That is what I was taught, when I was young. That those in power can do anything, and they will be backed so long as they speak charismatically enough.
[His composure is starting to slip, and he's far from calm - but he hasn't started yelling yet.]
I have been here exactly four hundred and forty-nine days, nearly a year and three months, and in that time I have made ample use of the library.
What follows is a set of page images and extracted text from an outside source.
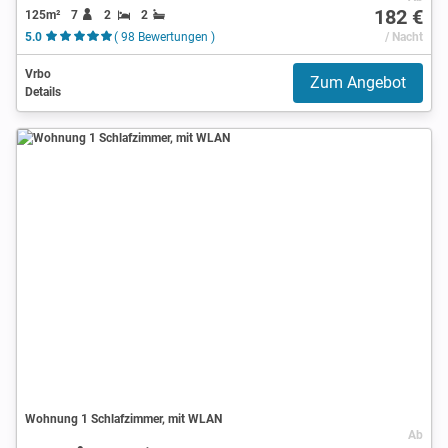
182 €
125m²
7
2
2
5.0
( 98 Bewertungen )
/ Nacht
Vrbo
Zum Angebot
Details
Wohnung 1 Schlafzimmer, mit WLAN
Ab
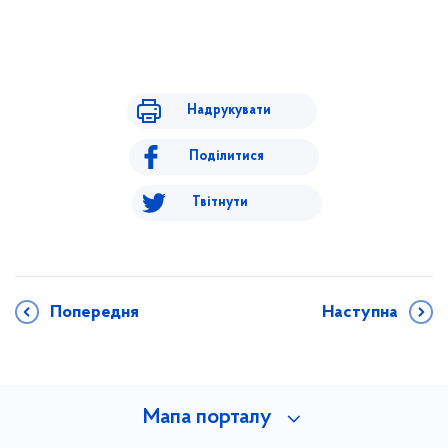
Надрукувати
Поділитися
Твітнути
Попередня
Наступна
Мапа порталу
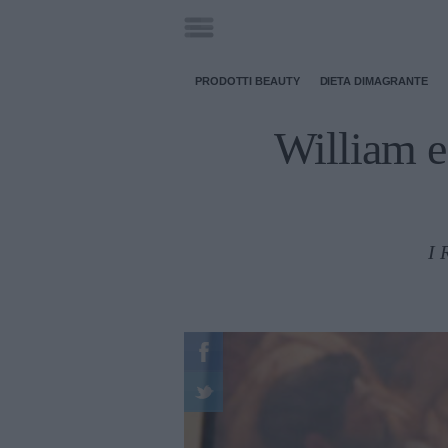
PRODOTTI BEAUTY
DIETA DIMAGRANTE
William e 
I 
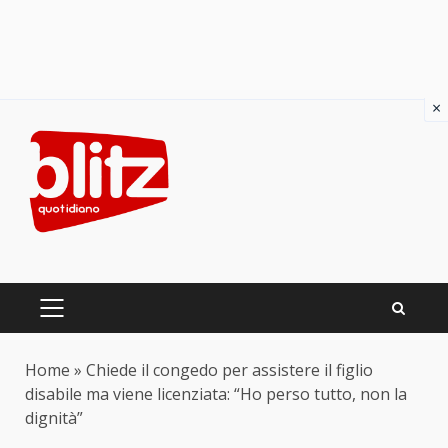
×
Skip
to
content
PRIMARY
MENU
Home
»
Chiede il congedo per assistere il figlio
disabile ma viene licenziata: “Ho perso tutto, non la
dignità”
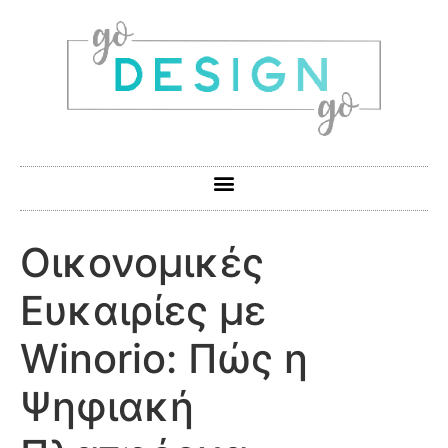
Οικονομικές
Ευκαιρίες με
Winorio: Πώς η
Ψηφιακή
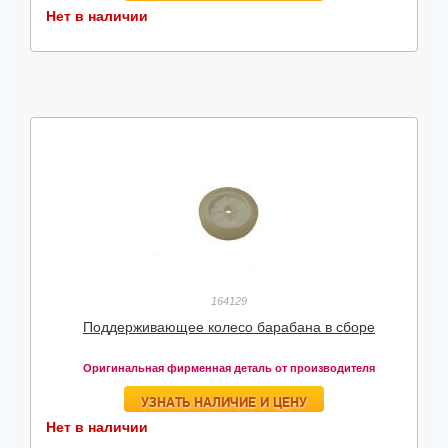
Нет в наличии
164129
Поддерживающее колесо барабана в сборе
Оригинальная фирменная деталь от производителя
УЗНАТЬ НАЛИЧИЕ И ЦЕНУ
Нет в наличии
Not long before I was judged and delivered to Barge justice, I learned of a man who denied the genocide that occurred in Germany and Poland. An American man, born in the land of the free, the home of the brave. [The disgust lacing his voice is thick, and he holds up a pamphlet; the most legible thing is the author's name, Harry Elmer Barnes.] He called us the swindlers of the crematoria.
[His voice goes strained, there, almost breaks, and he pauses to take a slow breathe.]
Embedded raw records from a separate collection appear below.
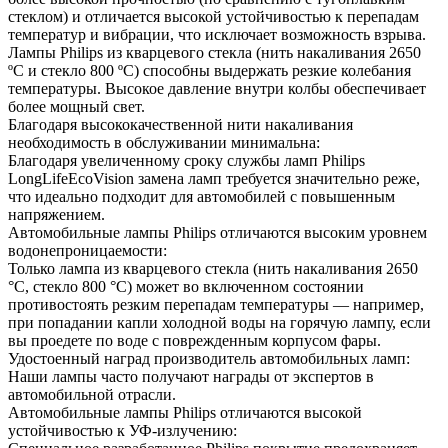
стеклом) и отличается высокой устойчивостью к перепадам
‎температур и вибрации, что исключает возможность взрыва.
Лампы Philips из кварцевого ‎стекла (нить накаливания 2650
ºC и стекло 800 ºC) способны выдержать резкие колебания
‎температуры. Высокое давление внутри колбы обеспечивает
более мощный свет.
Благодаря высококачественной нити накаливания
‎необходимость в обслуживании минимальна:
Благодаря увеличенному сроку службы ламп Philips
LongLifeEcoVision замена ламп ‎требуется значительно реже,
что идеально подходит для автомобилей с повышенным
‎напряжением.
Автомобильные лампы Philips отличаются высоким уровнем
‎водонепроницаемости:
Только лампа из кварцевого стекла (нить накаливания 2650
°C, стекло 800 °C) может во ‎включенном состоянии
противостоять резким перепадам температуры — например,
при ‎попадании капли холодной воды на горячую лампу, если
вы проедете по воде с ‎поврежденным корпусом фары.
Удостоенный наград производитель автомобильных ламп:
Наши лампы часто получают награды от экспертов в
автомобильной отрасли.
Автомобильные лампы Philips отличаются высокой
‎устойчивостью к УФ-излучению:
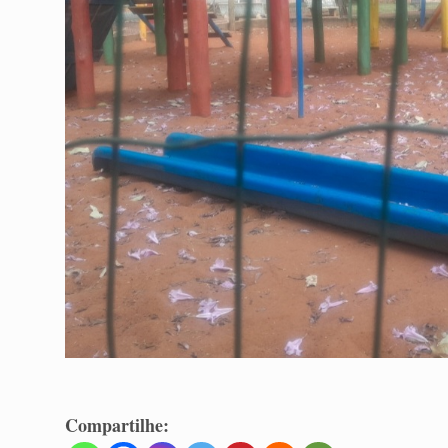
Compartilhe:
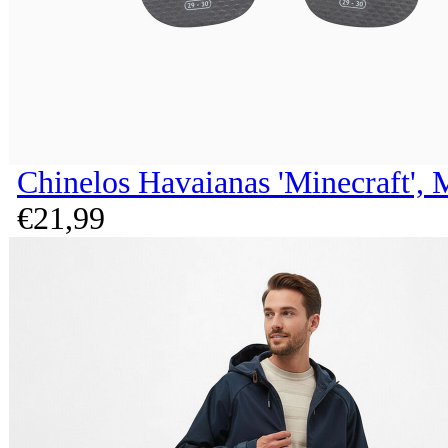
Chinelos Havaianas 'Minecraft', 
€
21,
99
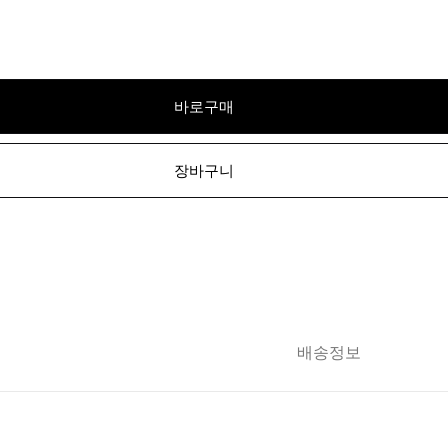
바로구매
장바구니
배송정보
I know not all of you know what happened, in those camps. I know not all of you are from Earth, or my time or after. But these books-- [he gestures to the stacks] --they write about it as history. As past and gone, as fact, in most cases. [He's tossing the pamphlet away with a small sneer, letting it flutter to the floor behind him.]
It isn't just the past. It isn't something that happened a long time ago, though God knows I've tried to put it behind me. I can't. I won't. I shouldn't have to. [He pulls up the sleeve of his left arm, and holds himself so that it's just visible on camera: 214782.] This is the number they gave me. This was my identity. This was the number they called when they told me I was to be sonnderkommando.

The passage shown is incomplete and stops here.